En ese momento, Valeria parecía la dueña de la casa... y ella, una invitada que había entrado por error.
Tomó un poco de la comida frente a ella. Tras dos bocados, sintió un picor extraño en la garganta.
Arrugó ligeramente la frente y probó otro plato, pero la sensación de malestar aumentaba con rapidez.
—¿Hermana, qué te pasa? —exclamó Valeria de pronto—. ¡Tienes puntos rojos en la mano! ¿Eres alérgica?
Sofía bajó la mirada. En sus brazos habían brotado ronchas rojas por todas partes.
La respiración comenzó a dificultarse; intentó hablar, pero no pudo emitir sonido alguno.
Con esfuerzo, señaló su bolso; ahí llevaba su medicina de emergencia. Valeria se levantó apresurada para buscarla, pero al moverse volcó sin querer un cuenco de sopa hirviendo...
—¡Ah...!
El líquido ardiente cayó sobre el brazo de Sofía cubierto de erupciones. El dolor intenso le arrancó lágrimas al instante.
Vio a Adrián abalanzarse de inmediato, pero no hacia ella...
¡Sino para cubrir a Valeria entre sus brazos!
—¿Te quemaste? —Él examinó la mano de Valeria con desesperación evidente. Su voz era tan suave que parecía derretirse—. ¿Cómo pudiste ser tan descuidada?

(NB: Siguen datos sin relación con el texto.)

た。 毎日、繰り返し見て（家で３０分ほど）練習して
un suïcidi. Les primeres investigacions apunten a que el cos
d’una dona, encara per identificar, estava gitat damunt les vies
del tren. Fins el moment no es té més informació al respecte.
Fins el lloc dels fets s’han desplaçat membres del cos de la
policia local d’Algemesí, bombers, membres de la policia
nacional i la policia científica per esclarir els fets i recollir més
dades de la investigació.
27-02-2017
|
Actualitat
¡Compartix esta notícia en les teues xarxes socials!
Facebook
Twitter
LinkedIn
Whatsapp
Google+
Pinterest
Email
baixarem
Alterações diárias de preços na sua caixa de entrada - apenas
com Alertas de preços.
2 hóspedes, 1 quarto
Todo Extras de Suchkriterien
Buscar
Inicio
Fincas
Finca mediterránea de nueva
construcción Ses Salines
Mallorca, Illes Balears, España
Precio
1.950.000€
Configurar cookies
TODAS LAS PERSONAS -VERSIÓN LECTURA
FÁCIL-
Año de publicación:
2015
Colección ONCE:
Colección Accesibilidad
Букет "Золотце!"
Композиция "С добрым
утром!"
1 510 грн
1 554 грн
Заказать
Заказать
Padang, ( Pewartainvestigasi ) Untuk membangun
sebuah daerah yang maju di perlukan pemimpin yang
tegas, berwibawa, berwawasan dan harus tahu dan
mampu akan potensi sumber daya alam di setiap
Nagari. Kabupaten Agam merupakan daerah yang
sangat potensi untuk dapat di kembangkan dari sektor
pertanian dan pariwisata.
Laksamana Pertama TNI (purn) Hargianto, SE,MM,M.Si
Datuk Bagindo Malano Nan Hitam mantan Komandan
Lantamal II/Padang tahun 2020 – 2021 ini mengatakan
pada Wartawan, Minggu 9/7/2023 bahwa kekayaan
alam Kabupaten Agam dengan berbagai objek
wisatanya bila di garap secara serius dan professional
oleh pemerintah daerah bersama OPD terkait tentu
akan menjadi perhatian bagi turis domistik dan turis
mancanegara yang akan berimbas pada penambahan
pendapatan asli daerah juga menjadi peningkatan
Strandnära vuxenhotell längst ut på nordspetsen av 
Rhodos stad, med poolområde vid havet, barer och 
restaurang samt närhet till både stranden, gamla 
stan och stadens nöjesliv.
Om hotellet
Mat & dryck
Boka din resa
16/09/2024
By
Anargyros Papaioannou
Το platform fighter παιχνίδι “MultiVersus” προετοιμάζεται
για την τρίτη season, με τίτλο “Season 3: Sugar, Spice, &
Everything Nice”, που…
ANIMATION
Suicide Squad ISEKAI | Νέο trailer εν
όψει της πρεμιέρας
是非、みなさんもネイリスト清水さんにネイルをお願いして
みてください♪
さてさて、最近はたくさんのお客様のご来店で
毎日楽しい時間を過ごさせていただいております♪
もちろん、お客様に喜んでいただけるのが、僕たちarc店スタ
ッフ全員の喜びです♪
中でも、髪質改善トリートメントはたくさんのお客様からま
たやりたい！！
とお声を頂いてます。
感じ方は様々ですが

La visión de Sofía se volvió oscura por momentos. Y antes de perder el conocimiento, lo último que vio fue la espalda de Adrián... llevándose a Valeria en brazos.
Cuando volvió a abrir los ojos, estaba tendida en una cama de hospital.

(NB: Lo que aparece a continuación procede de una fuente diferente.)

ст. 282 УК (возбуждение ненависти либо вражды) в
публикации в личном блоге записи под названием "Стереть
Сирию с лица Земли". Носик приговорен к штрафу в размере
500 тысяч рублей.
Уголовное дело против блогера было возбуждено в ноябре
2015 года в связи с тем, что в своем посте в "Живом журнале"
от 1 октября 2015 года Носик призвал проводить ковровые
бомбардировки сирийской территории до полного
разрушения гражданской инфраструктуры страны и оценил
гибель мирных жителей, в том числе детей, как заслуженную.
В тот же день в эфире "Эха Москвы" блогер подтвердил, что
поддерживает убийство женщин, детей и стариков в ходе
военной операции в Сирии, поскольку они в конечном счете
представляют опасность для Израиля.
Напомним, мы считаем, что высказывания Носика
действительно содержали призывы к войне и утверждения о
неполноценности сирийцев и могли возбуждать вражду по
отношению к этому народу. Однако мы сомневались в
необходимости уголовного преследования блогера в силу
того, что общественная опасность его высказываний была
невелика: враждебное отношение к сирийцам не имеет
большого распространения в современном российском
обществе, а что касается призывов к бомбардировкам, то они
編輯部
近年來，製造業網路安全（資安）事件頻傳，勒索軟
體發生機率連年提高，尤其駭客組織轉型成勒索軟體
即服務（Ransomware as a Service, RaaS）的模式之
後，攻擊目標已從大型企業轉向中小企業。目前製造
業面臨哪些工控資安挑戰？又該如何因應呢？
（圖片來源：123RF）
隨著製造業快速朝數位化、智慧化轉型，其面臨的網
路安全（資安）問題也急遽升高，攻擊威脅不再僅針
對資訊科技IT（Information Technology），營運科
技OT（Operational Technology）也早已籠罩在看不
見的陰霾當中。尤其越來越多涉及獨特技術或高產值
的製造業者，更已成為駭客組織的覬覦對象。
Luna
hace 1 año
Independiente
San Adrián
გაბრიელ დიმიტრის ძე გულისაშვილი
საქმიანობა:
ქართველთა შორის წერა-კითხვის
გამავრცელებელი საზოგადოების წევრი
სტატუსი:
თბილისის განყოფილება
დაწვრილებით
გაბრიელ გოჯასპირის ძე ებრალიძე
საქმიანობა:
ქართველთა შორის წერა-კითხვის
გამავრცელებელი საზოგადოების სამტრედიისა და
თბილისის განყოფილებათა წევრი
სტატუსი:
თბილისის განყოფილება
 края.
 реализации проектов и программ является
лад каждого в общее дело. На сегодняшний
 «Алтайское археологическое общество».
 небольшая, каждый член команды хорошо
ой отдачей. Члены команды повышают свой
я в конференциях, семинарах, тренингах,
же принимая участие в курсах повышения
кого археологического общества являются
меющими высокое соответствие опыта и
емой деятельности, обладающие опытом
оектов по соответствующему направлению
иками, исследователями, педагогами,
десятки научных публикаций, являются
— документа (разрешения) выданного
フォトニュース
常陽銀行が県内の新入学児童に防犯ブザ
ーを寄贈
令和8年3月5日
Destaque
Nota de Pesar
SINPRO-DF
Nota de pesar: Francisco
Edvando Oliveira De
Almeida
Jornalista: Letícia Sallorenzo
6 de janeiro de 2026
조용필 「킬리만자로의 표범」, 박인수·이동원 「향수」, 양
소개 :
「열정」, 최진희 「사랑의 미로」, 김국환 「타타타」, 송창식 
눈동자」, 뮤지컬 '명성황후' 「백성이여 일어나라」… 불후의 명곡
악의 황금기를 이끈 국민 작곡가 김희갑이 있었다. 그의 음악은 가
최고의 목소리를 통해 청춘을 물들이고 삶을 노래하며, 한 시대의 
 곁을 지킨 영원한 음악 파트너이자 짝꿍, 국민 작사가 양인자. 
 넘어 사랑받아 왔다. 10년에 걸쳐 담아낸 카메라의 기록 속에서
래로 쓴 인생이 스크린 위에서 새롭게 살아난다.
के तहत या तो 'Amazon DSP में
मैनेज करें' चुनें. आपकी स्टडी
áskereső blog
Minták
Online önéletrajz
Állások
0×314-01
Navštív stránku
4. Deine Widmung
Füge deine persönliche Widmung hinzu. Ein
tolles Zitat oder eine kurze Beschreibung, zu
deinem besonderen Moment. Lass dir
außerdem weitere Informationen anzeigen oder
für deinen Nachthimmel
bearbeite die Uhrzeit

Una enfermera le cambiaba el suero mientras decía: —Tu reacción alérgica fue muy grave, casi te mueres. Además, tienes quemaduras de segundo grado. Han pasado dos días... ¿Cómo es que ningún familiar vino a verte?
Sofía abrió la boca, intentando responder, pero desde el pasillo llegaron voces.
—¿Sí escuchaste? El señor Adrián reservó toda la planta del hospital.
—Sí, solo para esa pequeña quemadura en la mano de la señorita Valeria.
—Es increíble lo mucho que la consiente... Si hubieran tardado más, la herida ya habría sanado.
Sofía cerró los ojos lentamente. —...No tengo familiares.